From his documentation, https://github.com/RestKit/RestKit/wiki/Object-mapping, in the Handling Multiple Root Objects in Core Data Post/Put section, he mentions that if you want to post one type of object, but receive another in the response, then you have to nil out the targetObject in the request operation.
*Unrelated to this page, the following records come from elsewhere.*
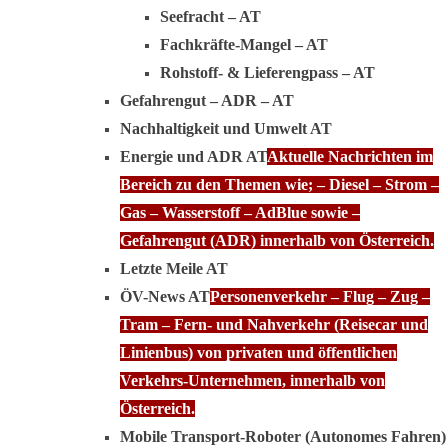
Seefracht – AT
Fachkräfte-Mangel – AT
Rohstoff- & Lieferengpass – AT
Gefahrengut – ADR – AT
Nachhaltigkeit und Umwelt AT
Energie und ADR AT
Aktuelle Nachrichten im
Bereich zu den Themen wie; – Diesel – Strom –
Gas – Wasserstoff – AdBlue sowie –
Gefahrengut (ADR) innerhalb von Österreich.
Letzte Meile AT
ÖV-News AT
Personenverkehr – Flug – Zug –
Tram – Fern- und Nahverkehr (Reisecar und
Linienbus) von privaten und öffentlichen
Verkehrs-Unternehmen, innerhalb von
Österreich.
Mobile Transport-Roboter (Autonomes Fahren)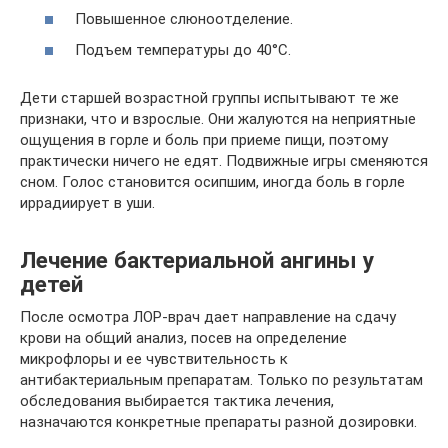
Повышенное слюноотделение.
Подъем температуры до 40°С.
Дети старшей возрастной группы испытывают те же
признаки, что и взрослые. Они жалуются на неприятные
ощущения в горле и боль при приеме пищи, поэтому
практически ничего не едят. Подвижные игры сменяются
сном. Голос становится осипшим, иногда боль в горле
иррадиирует в уши.
Лечение бактериальной ангины у
детей
После осмотра ЛОР-врач дает направление на сдачу
крови на общий анализ, посев на определение
микрофлоры и ее чувствительность к
антибактериальным препаратам. Только по результатам
обследования выбирается тактика лечения,
назначаются конкретные препараты разной дозировки.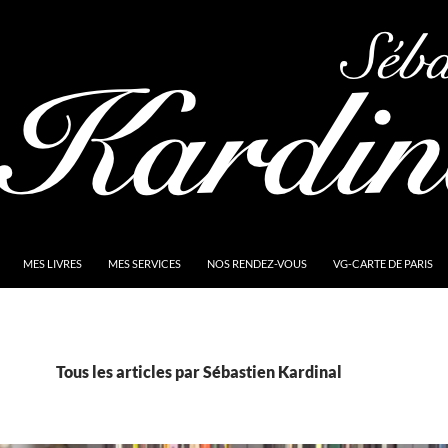
MES LIVRES
MES SERVICES
NOS RENDEZ-VOUS
VG-CARTE DE PARIS
Tous les articles par Sébastien Kardinal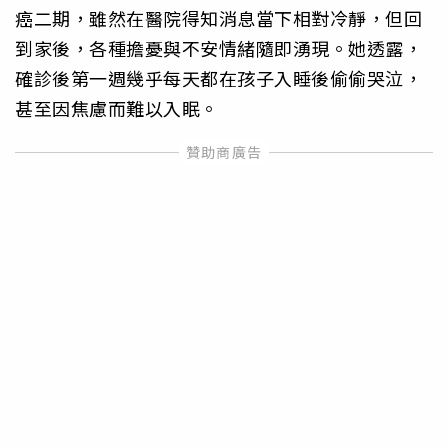
癌二期，雖然在醫院得知消息當下相對冷靜，但回
到家後，各種擔憂與不安情緒隨即湧現。她透露，
確診後第一週幾乎每天都在孩子入睡後偷偷哭泣，
甚至因焦慮而難以入眠。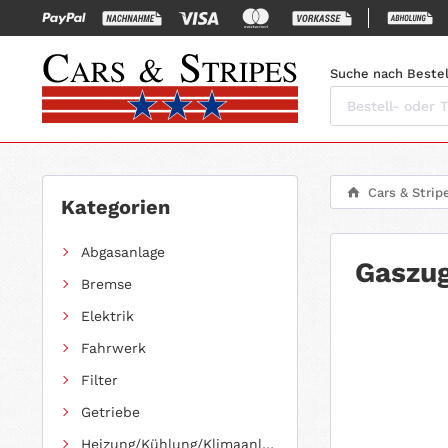
Suche nach Bestel
Cars & Strip
Kategorien
Abgasanlage
Gaszug
Bremse
Elektrik
Fahrwerk
Filter
Getriebe
Heizung/Kühlung/Klimaanlage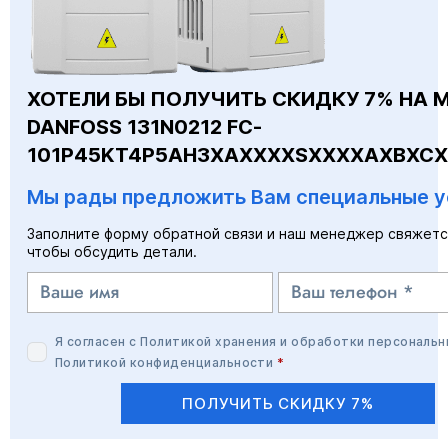
ХОТЕЛИ БЫ ПОЛУЧИТЬ СКИДКУ 7% НА 
DANFOSS 131N0212 FC-
101P45KT4P5AH3XAXXXXSXXXXAXBXCX
Мы рады предложить Вам специальные у
Заполните форму обратной связи и наш менеджер свяжетс
чтобы обсудить детали.
Я согласен с
Политикой хранения и обработки персональн
Политикой конфиденциальности
*
ПОЛУЧИТЬ СКИДКУ 7%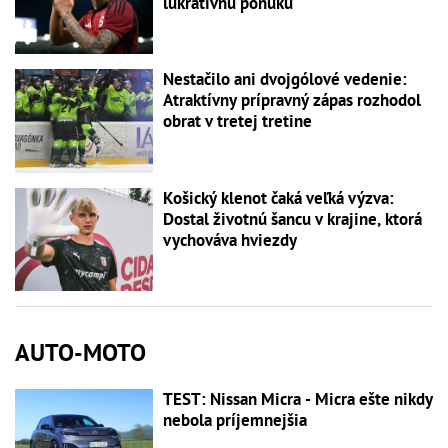
lukratívnu ponuku
Nestačilo ani dvojgólové vedenie:
Atraktívny prípravný zápas rozhodol
obrat v tretej tretine
Košický klenot čaká veľká výzva:
Dostal životnú šancu v krajine, ktorá
vychováva hviezdy
AUTO-MOTO
TEST: Nissan Micra - Micra ešte nikdy
nebola príjemnejšia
A full example is missing from his documentation, so here is the block of code I used:

RKManagedObjectRequestOperation *operation = [RKObjectManager.sharedManager appropriateObjectRequestOperationWithObject: objectToBePOSTed method:RKRequestMethodPOST path: path parameters: params];
operation.targetObject = nil;
[operation setCompletionBlockWithSuccess:^(RKObjectRequestOperation *operation, RKMappingResult *mappingResult) {
    //handle success
} failure:^(RKObjectRequestOperation *operation, NSError *error) {
    //handle failure
}];
[RKObjectManager.sharedManager enqueueObjectRequestOperation:operation];

~ Happy Holidays

OTHER TIPS

I had the same problem with RestKit. The resolve was to add mapping for the object that i was posting as a response too.

I dug into the RestKit code and found the following snippet in the mapObject function in RKMapperOperation.m:

if (NO == [[self.targetObject class] isSubclassOfClass:objectMapping.objectClass]) {
            if ([_mappingsDictionary count] == 1) {
                NSString *errorMessage = [NSString stringWithFormat:
                                          @"Expected an object mapping for class of type '%@', provider returned one for '%@'",
                                          NSStringFromClass([self.targetObject class]), NSStringFromClass(objectMapping.objectClass)];
                [self addErrorWithCode:RKMappingErrorTypeMismatch message:errorMessage keyPath:keyPath userInfo:nil];
                return nil;
            } else {
                // There is more than one mapping present. We are likely mapping secondary key paths to new objects
                destinationObject = [self objectWithMapping:mapping andData:mappableObject];
            }
        }

That first if statement checks to make sure that targetObject (the request object) has a class type that is in the hierarchy of objectMapping.objectClass (the response object). Since my request and response objects are different, this of course fails. I set a breakpoint at that line to prove it. Here's what is printed when I inspect:

(lldb) po self.targetObject
(id) $1 = 0x09fb54d0 <LoginCriteria: 0x9fb54d0>
(lldb) po objectMapping.objectClass
(Class) $2 = 0x00162c58 GenericResponse

As you can see, they are of different types, so this if succeeds and the function returns nil, leaving the response unmapped. I simply replaced return nil; with destinationObject = [self objectWithMapping:mapping andData:mappableObject]; and everything works as expected.

I am unhappy with this solution since I don't feel that the author of RestKit intended for posts to send and receive different objects. Therefore, this is a hack. I'm leaving this unanswered until a) I hear a better solution, or b) the author of RestKit makes this change himself (or accepts mine :).